The main portion of the farmhouse is a simple rectangular block with a layout similar to many other medium sized 17th century farmhouses. A notable feature is the press cupboard set into the wall between the firehouse and the divided pantry / parlour end. An outshot was added to the house in the 19th century, housing the present kitchen and pantry.

Identification Images (0)

Monument Types

  • FARMHOUSE (Late 17th C to Early 21st century - 1691 AD to 2050 AD (between))

Description

The main portion of the farmhouse is a simple rectangular block with a layout similar to many other medium sized 17th century farmhouses. A notable feature is the press cupboard set into the wall between the firehouse and the divided pantry / parlour end. Although the cupboard is undated a piece of wood previously used as skirting in the parlour was dated c. 1691. Only the date could be salvaged and was subsequently set above the door of the outshot (referred to as the front door by Mrs Williamson). An outshot was added to the house in the 19th century, housing the present kitchen and pantry.

IMPORTANT FEATURES - Press cupboard, old doors and panelling, ceiling beam positions of ground floor and large fire window, Walna Scar slate floor and porch.

ROOF - There is no internal access to the roof space. From the outside the roof would seem to have been reslated in the mid to late 19th century when the outshot was added, black ceramic ridge tiles are used in both sections. From the inside it would seem that the tie beams have been raised.

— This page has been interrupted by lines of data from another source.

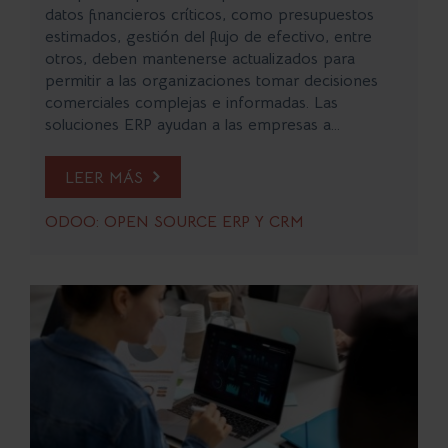
datos financieros críticos, como presupuestos
estimados, gestión del flujo de efectivo, entre
otros, deben mantenerse actualizados para
permitir a las organizaciones tomar decisiones
comerciales complejas e informadas. Las
soluciones ERP ayudan a las empresas a...
LEER MÁS
ODOO: OPEN SOURCE ERP Y CRM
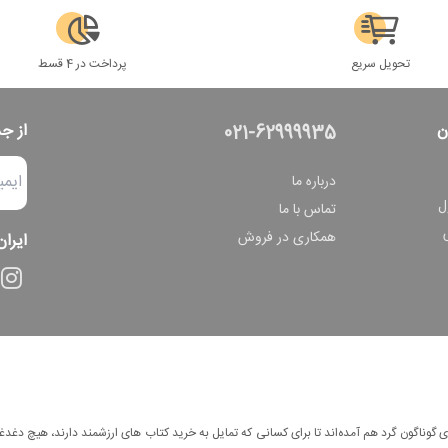
تحویل سریع
پرداخت در 4 قسط
ن
از ج
021-62999935
درباره ما
ل
تماس با ما
همکاری در فروش
ایران
وناگون گرد هم آمده‌اند تا برای کسانی که تمایل به خرید کتاب های ارزشمند دارند، هیچ دغدغه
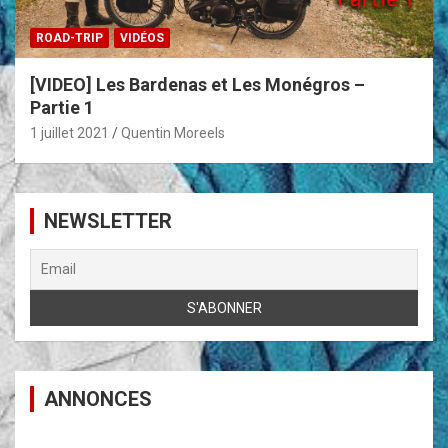
ROAD-TRIP
VIDÉOS
[VIDEO] Les Bardenas et Les Monégros –
Partie 1
1 juillet 2021
Quentin Moreels
NEWSLETTER
ANNONCES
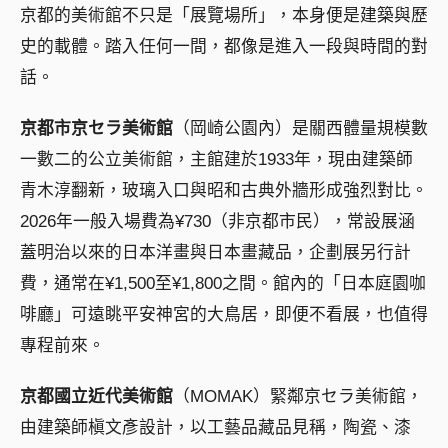
京都的美術館不只是「展覽場所」，本身便是建築與歷
史的載體。踏入任何一間，都像是進入一段與時間的對
話。
京都市京セラ美術館
（岡崎公園內）是關西體量規模數
一數二的公立美術館，主館建於1933年，現由建築師
青木淳翻新，玻璃入口與昭和古典外牆形成強烈對比。
2026年一般入場費為¥730（非京都市民），常設展涵
蓋明治以來的日本洋畫與日本畫藏品，企劃展另行計
費，通常在¥1,500至¥1,800之間。館內的「日本庭園咖
啡廳」可遠眺平安神宮的大鳥居，即便不看展，也值得
專程前來。
京都國立近代美術館
（MOMAK）緊鄰京セラ美術館，
由建築師槇文彥設計，以工藝品藏品見稱，陶瓷、漆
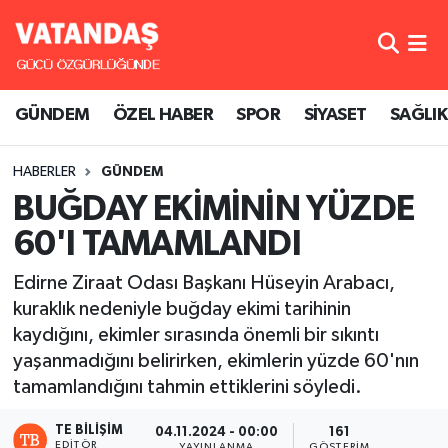
GÜNDEM
Hava Durumu
GÜNDEM
ÖZEL HABER
SPOR
SİYASET
SAĞLIK
ÖZEL HABER
Trafik Durumu
HABERLER
GÜNDEM
SPOR
Süper Lig Puan Durumu ve Fikstür
BUĞDAY EKİMİNİN YÜZDE
SİYASET
Tüm Manşetler
60'I TAMAMLANDI
SAĞLIK
Son Dakika Haberleri
Edirne Ziraat Odası Başkanı Hüseyin Arabacı,
kuraklık nedeniyle buğday ekimi tarihinin
Haber Arşivi
kaydığını, ekimler sırasında önemli bir sıkıntı
yaşanmadığını belirirken, ekimlerin yüzde 60'nın
tamamlandığını tahmin ettiklerini söyledi.
TE BILIŞIM
04.11.2024 - 00:00
161
EDITÖR
YAYINLANMA
GÖSTERIM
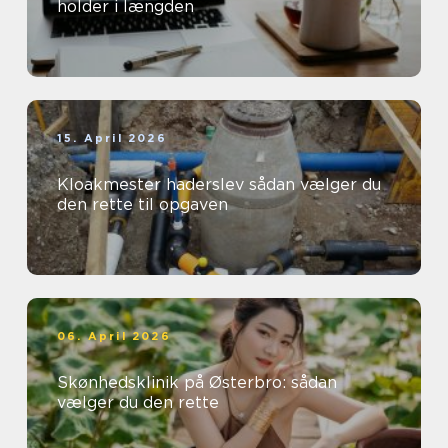
holder i længden
15. April 2026
Kloakmester haderslev sådan vælger du
den rette til opgaven
06. April 2026
Skønhedsklinik på Østerbro: sådan
vælger du den rette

WALLS - Because of render and limewash it is only possible to see the construction of the eastern gable wall. The main house has flatways quoins with cobbles and quarried stone walling, the outshot has a higher percentage of cobbles. Originally the south wall would have been considered the front of the buildings. This has a continuous drip course stepped up over the Walna Scar slate porch.

DETAILS -

FIRE HOUSE - The fire house can be identified by a beam or bressomer close to one of the gable walls, in this case the west end. This would originally have carried a lath and plaster smoke hood, under which the fire would have been lit. As is usual this has been replaced by a fireplace and flue in the modern fashion (the surround is mid 20th century in this case). No sign could be found of a gable entrance although one may be revealed when plaster or render is stripped for renewal. A spice cupboard was traditional on the side of the fireplace nearest the front of the house. If a carved door ever existed here it had been removed by the time the present tenants moved in; they put to the existing glazed doors to keep the shelves free of dust.

A plain slate slab floor is hidden in this room by a carpet, this contrasts with the Walna Scar slab floor which runs from the porch to just beyond the door. The joists are ceiled, the fire bressomer has a run off chamfer at both ends, but the chamfer on the central beam runs into the wall at either end. A portion of this last beam has been removed, the exact reason was not clear but it may have been related to a central staircase, since removed. A 19th century cupboard is built back to back with another in an old doorway.

HALLWAY - Reslated Scar slate floor previously mentioned. This must post date the insertion of the wall on the fire house side, of which this was once part. Unfortunately it was not possible to determine whether there were originally two or three doors in the montin and plank wall. Only a short section of montin and plank has survived, this is of simple design.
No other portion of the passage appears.